Assets & sensor data
Asset page
The asset page allows to plot data from the asset’s sensors, show sensors and child assets and also to edit attributes of the asset, like its location.
For instance, in the picture below we include a price sensor from a public asset, then plot the asset’s only sensor below that.
The asset page as data dashboard
The data charts are maybe the most interesting feature - they form your own data dashboard. When the most interesting sensors are shown, the replay button on the right creates a very meaningful dynamic insight!
Sensors to show on Graph
Use the “Add Graph” button to create graphs. For each graph, you can select one or more sensors, from all available sensors associated with the asset, including public sensors, and add them to your plot.
You can overlay data from multiple sensors on a single graph. To do this, click on an existing plot and add more sensors from the available options on the right.
Finally, it is possible to set custom titles for any sensor graph by clicking on the “edit” button right next to the default or current title.
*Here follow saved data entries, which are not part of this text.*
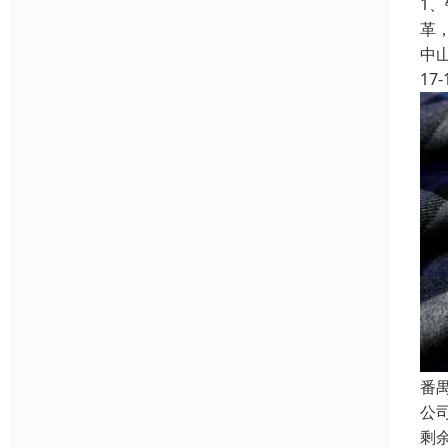
1
革
中
17-
番
公
剩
Internally, the asset has a sensors_to_show` field, which controls which sensor data appears in the plot. This can also be set by a script. Accepted formats are simple lists of sensor IDs (e.g. [2, [5,6]] or a more expressive format (e.g. [{“title”: “Power”, “sensor”: 2}, {“title”: “Costs”, “sensors”: [5,6] }).
Status page
For each asset, you can also visit a status page to see if your data connectivity and recent jobs are okay. This is how data connectivity status looks like on the building asset from our tutorial:
This is how the audit log looks for the history of actions taken on an asset:
Sensor page
Each sensor also has its own page:
Next to line plots, data can sometimes be more usefully displayed as heatmaps. Heatmaps are great ways to spot the hotspots of activity. Usually heatmaps are actually geographical maps. In our context, the most interesting background is time ― so we’d like to see activity hotspots on a map of time intervals.
We chose the “time map” of weekdays. From our experience, this is where you see the most interesting activity hotspots at a glance. For instance, that mornings often experience peaks. Or that Tuesday afternoons have low energy use, for some reason.
Here is what it looks like for one week of temperature data:
It’s easy to see which days had milder temperatures.
And here are 4 days of (dis)-charging patterns in Seita’s V2GLiberty project:
Charging (blue) mostly happens in sunshine hours, discharging during high-price hours (morning & evening)
So on a technical level, the daily heatmap is essentially a heatmap of the sensor’s values, with dates on the y-axis and time of day on the x-axis. For individual devices, it gives an insight into the device’s running times. A new button lets users switch between charts.